Buku Perjuangan :
KONSPIRASI LALIM
PERADILAN SESAT
Sekilas
Buku yang berkisah tentang sejatinya seorang
wartawan yang mengendus peristiwa penculikan dan pembunuhan seorang anak
pejuang purnawirawan TNI cendekiawan muda ahli perikanan kelautan DR. Ir. Oddie
A. Manus, MSc, di Sulawesi Utara, akhirnya harus mengalami serentetan
penyiksaan dan kriminalisasi dengan pola-pola konsisten ala Teroris.

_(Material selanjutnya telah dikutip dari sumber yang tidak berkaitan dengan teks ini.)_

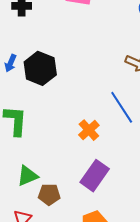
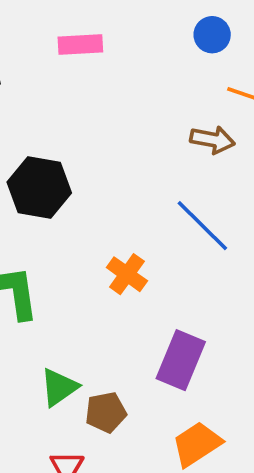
orange cross: (89, 130) -> (127, 274), moved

Buku yang setelah direvisi ulang
berdurasi 208 halaman ini, juga menceritakan penyiksaan psykologis yang dialami
keluarga wartawan tersebut, mulai dari mertua,
istri hingga ketiga anaknya, yang mengalami tekanan, teror, ancaman dan dibawah
(“sandera”) oleh Mafia Hukum Sulut dirumah Dinas orang nomor satu Sulawesi
Utara yang menyusup/ memanfaatkan sistem mulai dari institusi Eksekutif hingga
ke Yudikatif.
Sebagai seorang jurnalis, panggilan profesinya sungguh disadarinya
mengandung resiko yang sangat berat. Dimana panggilan pengabdian mirisnya bukan
hanya dipenjara, bahkan sampai dibunuhpun bisa terjadi. Namun panggilan
profesinya kali ini yang akan mengungkap misteri kejahatan HAM besar, sadis
kejam dan biadab yang terjadi di Sulawesi utara, harus menghadapi tekanan,
teror, ancaman, bahkan penyiksaan berupa pengurungan penjara hingga empat ( 4 )
kali pun dialaminya.
Penyiksaan yang dilakukan oknum-oknum aparat kepolisian ini,
tak melunturkan perjuangannya untuk membuka misteri kejahatan pelanggaran HAM
baik yang diendusnya maupun siapa dalang dibalik misteri penyiksaan terhadap
diri dan keluarganya, ikut diendus mengikutri skenario para Mafia Hukum yang
menyusup dalam institusi pemerintah.
Adalah klimaks yang
sangat memilukan hati dan jiwanya, namun tak meruntuhkan semangat menguak
misteri kebidaban tersebut, ketika Konspirasi Lalim para Mafia tersebut
menerobos ruang pengadilan yang diharapkan dapat membantu menemukan jawaban
atas berbagai kejahatan para Mafia Hukum, namun ternyata yang didapatinya, ternyata
konspirasi dengan Mafia Peradilan, ikut bermain melahirkan prosesi Peradilan Sesat,
dari fenomena serentetan tindakan kejam dan biadab di Sulawesi Utara yang kurun
waktu 5 tahun ini penulis alami.
Secara specifik, kisah tragis yang menimpa anak purnawirawan
TNI wakil ketua FKPPI ini, memang tidak begitu diulas secara menyeluruh, namun
misteri dibalik penyiksaan terhada penulis dan keluarga yang membuat penasaran,
hingga penulis harus mengikuti alur skenario penyiksaan untuk memburu misteri
yang kini melahirkan pertanyaan dan petunjuk yang dapat dipakai untuk
menganalisis skenario besar dibalik tragedi paling sadis dan biadab tersebut
berupa penculikan dan pembunuhan DR. Ir. Oddie A. Manus, MSc. Sehingga msiteri
didalam buku ini menjadi sangat berarti dan berguna serta menarik untuk dibaca sebagai
bahan analisis secara komfrehensif.
Kisah penyiksaan penulis secara fisik maupun psykis hingga
menerobos keluarganya, kuat dugaan bermotivasi untuk membungkamnya. Temaram arah
kisah ini, memperoleh petunjuk kuat siapa sebenarnya dalang dibalik penyiksaan
maupun dibalik pembunuhan sadis dan biadab tersebut. Sehingga tak ada lagi yang
seharusnya dapat ditutup-tutupi. Dimana ternyata dilakukan oleh konspirasi
besar Mafia Hukum, Mafia Peradilan, Mafia Jurnalis dan Makelar Kasus.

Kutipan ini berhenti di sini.